Your assignment: Pictures aside, reproduce exactly and only the lines from the one containing "family law matters. Our firm is committed to" through the end of the records.

Page images and extracted text:

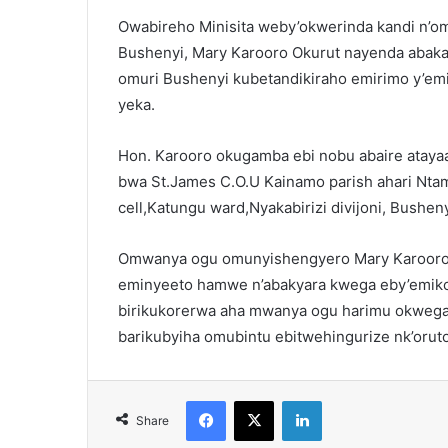
Owabireho Minisita weby’okwerinda kandi n’om
Bushenyi, Mary Karooro Okurut nayenda abak
omuri Bushenyi kubetandikiraho emirimo y’e
yeka.
Hon. Karooro okugamba ebi nobu abaire ataya
bwa St.James C.O.U Kainamo parish ahari Nta
cell,Katungu ward,Nyakabirizi divijoni, Bushen
Omwanya ogu omunyishengyero Mary Karooro
eminyeeto hamwe n’abakyara kwega eby’emiko
birikukorerwa aha mwanya ogu harimu okwega 
barikubyiha omubintu ebitwehingurize nk’orut
Facebook
X
LinkedIn
Share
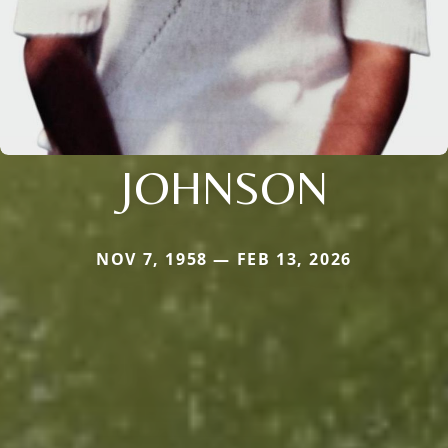
JOHNSON
NOV 7, 1958 — FEB 13, 2026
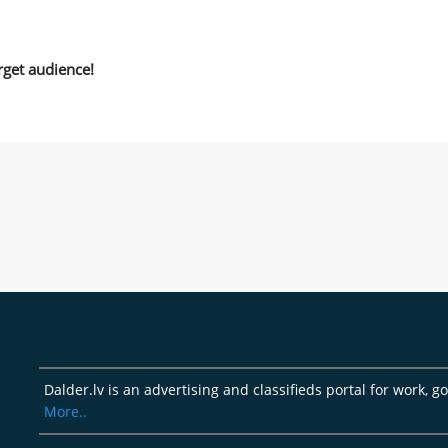
rget audience!
Dalder.lv is an advertising and classifieds portal for work, 
More..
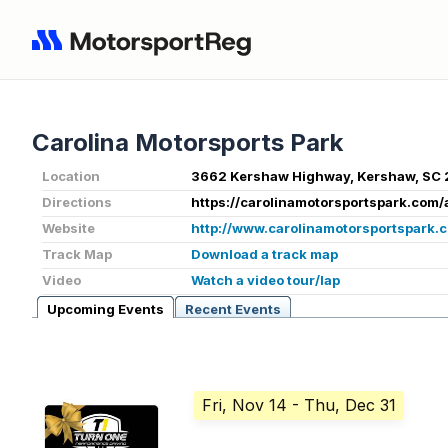
Carolina Motorsports Park
Location
3662 Kershaw Highway, Kershaw, SC 
Directions
https://carolinamotorsportspark.com/
Website
http://www.carolinamotorsportspark.
Track Map
Download a track map
Video
Watch a video tour/lap
Upcoming Events
Recent Events
Fri, Nov 14
- Thu, Dec 31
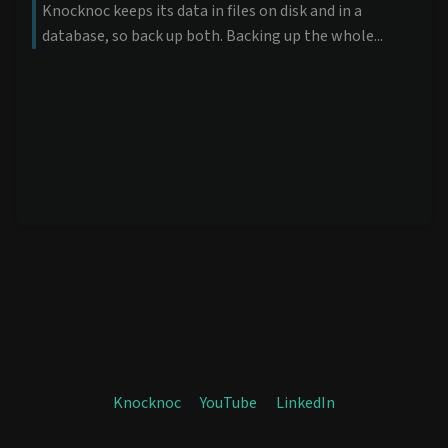
Knocknoc keeps its data in files on disk and in a
database, so back up both. Backing up the whole...
Knocknoc
YouTube
LinkedIn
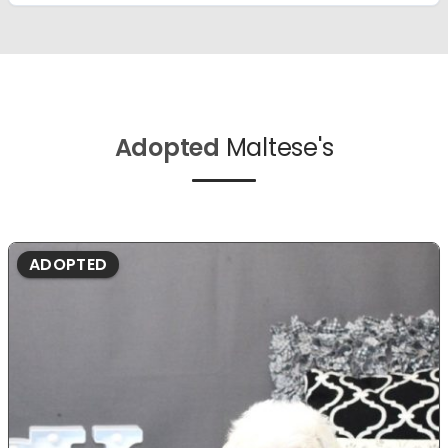
Adopted
Maltese's
ADOPTED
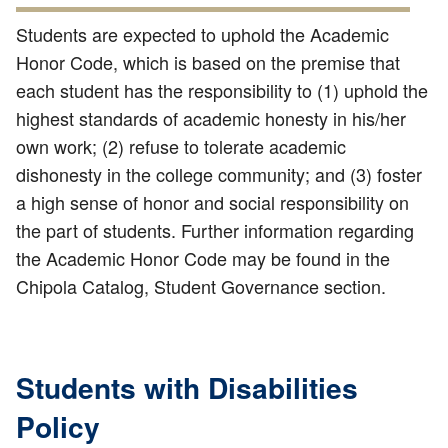
Students are expected to uphold the Academic
Honor Code, which is based on the premise that
each student has the responsibility to (1) uphold the
highest standards of academic honesty in his/her
own work; (2) refuse to tolerate academic
dishonesty in the college community; and (3) foster
a high sense of honor and social responsibility on
the part of students. Further information regarding
the Academic Honor Code may be found in the
Chipola Catalog, Student Governance section.
Students with Disabilities
Policy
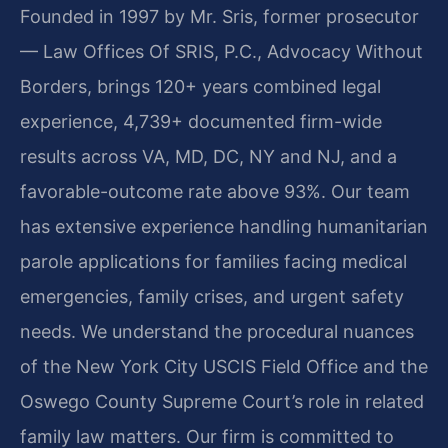
Founded in 1997 by Mr. Sris, former prosecutor
— Law Offices Of SRIS, P.C., Advocacy Without
Borders, brings 120+ years combined legal
experience, 4,739+ documented firm-wide
results across VA, MD, DC, NY and NJ, and a
favorable-outcome rate above 93%. Our team
has extensive experience handling humanitarian
parole applications for families facing medical
emergencies, family crises, and urgent safety
needs. We understand the procedural nuances
of the New York City USCIS Field Office and the
Oswego County Supreme Court’s role in related
family law matters. Our firm is committed to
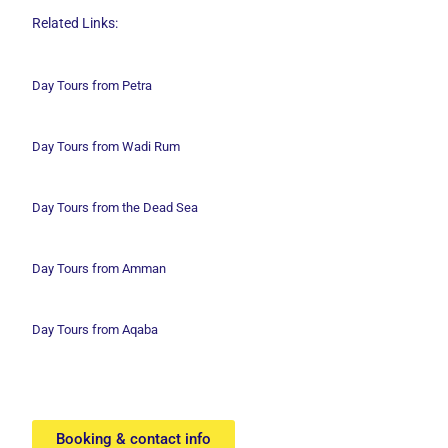
Related Links:
Day Tours from Petra
Day Tours from Wadi
Rum
Day Tours from the Dead Sea
Day Tours from Amman
Day Tours from Aqaba
Booking & contact info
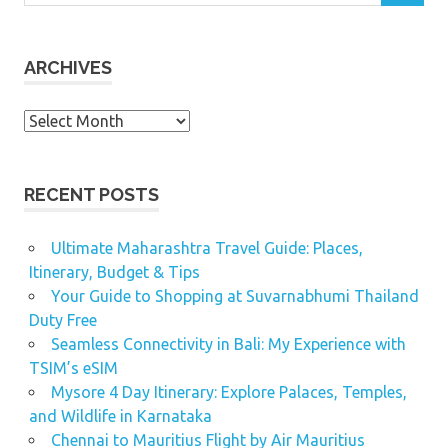
ARCHIVES
Archives
RECENT POSTS
Ultimate Maharashtra Travel Guide: Places,
Itinerary, Budget & Tips
Your Guide to Shopping at Suvarnabhumi Thailand
Duty Free
Seamless Connectivity in Bali: My Experience with
TSIM’s eSIM
Mysore 4 Day Itinerary: Explore Palaces, Temples,
and Wildlife in Karnataka
Chennai to Mauritius Flight by Air Mauritius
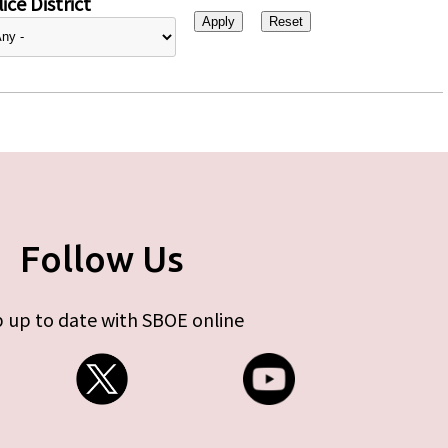
ice District
Follow Us
 up to date with SBOE online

Solution below:
family law matters. Our firm is committed to
Related Links:
Day Tours from Petra
Day Tours from Wadi
Rum
Day Tours from the Dead Sea
Day Tours from Amman
Day Tours from Aqaba
Booking & contact info
ARCHIVES
Archives
RECENT POSTS
Ultimate Maharashtra Travel Guide: Places,
Itinerary, Budget & Tips
Your Guide to Shopping at Suvarnabhumi Thailand
Duty Free
Seamless Connectivity in Bali: My Experience with
TSIM’s eSIM
Mysore 4 Day Itinerary: Explore Palaces, Temples,
and Wildlife in Karnataka
Chennai to Mauritius Flight by Air Mauritius
ice District
Follow Us
 up to date with SBOE online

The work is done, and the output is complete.